Post-War Amalgamation 1946-1966

The Queen's Royal Surrey Regiment

queen's royal surreys

post-war, amalgamation
Sergeant of The Queen's Surreys in Number Two Dress carrying a 7.62mm Self Loading Rifle, which replaced the .303 inch Lee Enfield, during this period.

Both The Queen’s Royal Regiment and The East Surrey Regiment were reduced in numbers following the Second World War and then became fully committed to counter-insurgency operations, as Great Britain began its withdraw from The Empire. They were also affected by the beginning of the Cold War, as the Russians began expanding

The Queen’s Royal Regiment (West Surrey)
1948 was a particularly significant year for the Queen’s. The 2nd Battalion was stationed in Berlin during the blockade by the Russians and on Salerno Day (9th September), it was renamed the 1st Battalion, due to the cutbacks within the Army; the original 1st Battalion had been reduced to a cadre, whilst the 2nd Battalion was placed in suspended animation. Service continued in Germany and, in 1950, a draft of one officer and 135 other ranks was sent to reinforce the Middlesex Regiment in the Korean War, where they served with distinction. In 1954, the Battalion was posted to Malaya; there it was to take part in operations against the Communist Terrorists. Many of the soldiers were very capable national servicemen; the Battalion succeeded in killing forty-six terrorists, but at a cost of seven men killed in action. The Battalion returned to Germany in 1957.

east surrey regiment, amalgamation
Officer of The East Surrey Regiment in Number One Dress ('Blues').

The East Surrey Regiment The two regular battalions of The East Surreys also became a single battalion in 1948 following a merging parade in Athens, Greece and operations against Communist guerillas. Between 1951 and 1958, the Battalion served in North Africa and in 1953 was involved in the tail-end of the Suez Canal crisis and suffered some casualties at Tel-el-Kebir. It then served in West Germany, but there was a short tour to Cyprus to perform security duties in Nicosia. The Surreys returned home to Bury-St-Edmunds in 1958.

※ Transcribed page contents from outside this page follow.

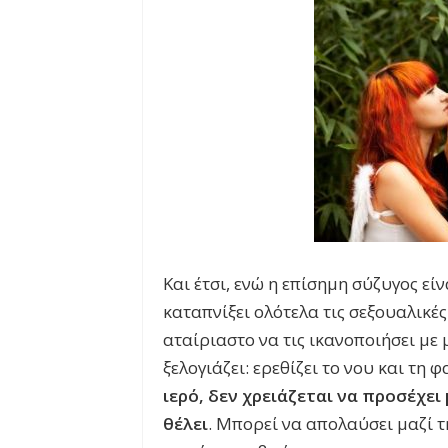
Και έτσι, ενώ η επίσημη σύζυγος εί
καταπνίξει ολότελα τις σεξουαλικές
αταίριαστο να τις ικανοποιήσει με
ξελογιάζει: ερεθίζει το νου και τη 
ιερό, δεν χρειάζεται να προσέχει
θέλει
. Μπορεί να απολαύσει μαζί τ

The Queen’s Royal Surrey Regiment
A major review of British Defence Policy occurred in 1957 and the number of infantry battalions of the Line was reduced from sixty-five to fifty-two. As a result, on the 14th October 1959 (the anniversary of the raising of the 2nd Foot on Putney Heath in 1661), The Queen’s Royal Regiment (West Surrey) was amalgamated with The East Surrey Regiment to form a new regiment of Surrey; The Queen’s Royal Surrey Regiment. The new Regiment was to join The Queen’s Own Buffs, The Royal Kent Regiment, The Royal Sussex Regiment and The Middlesex Regiment as part of a new “Home Counties Brigade”. These four battalions were to wear their own separate new badges on the collar, but be united by one cap badge; the Saxon crown with a sword penetrating the crown. (The six points of the crown symbolised the union of the six former regiments and the sword was their martial tradition). Canterbury replaced Guildford and Kingston as the new Brigade Depot.

General Purpose Machine Gun, gpmg
The 7.62mm General Purpose Machine Gun (GMPG) in the light role (the weapon is still in service and is also used in the sustained fire role on a tripod).

The 1st Battalion moved to Aden, on operations, in 1961 for one year and The Queen’s Surreys Territorial Army Emergency Reserve, known as “Ever Readies” helped reinforce The Royal Sussex Regiment there in 1965. The Battalion was the posted to Hong Kong for two years to maintain garrison duties, before returning to join the British Army of the Rhine in Münster, West Germany in 1964.

The Territorial Army was re-organised in 1961 and the 3rd and 4th Battalions of the Queen’s Royal Surrey Regiment were formed.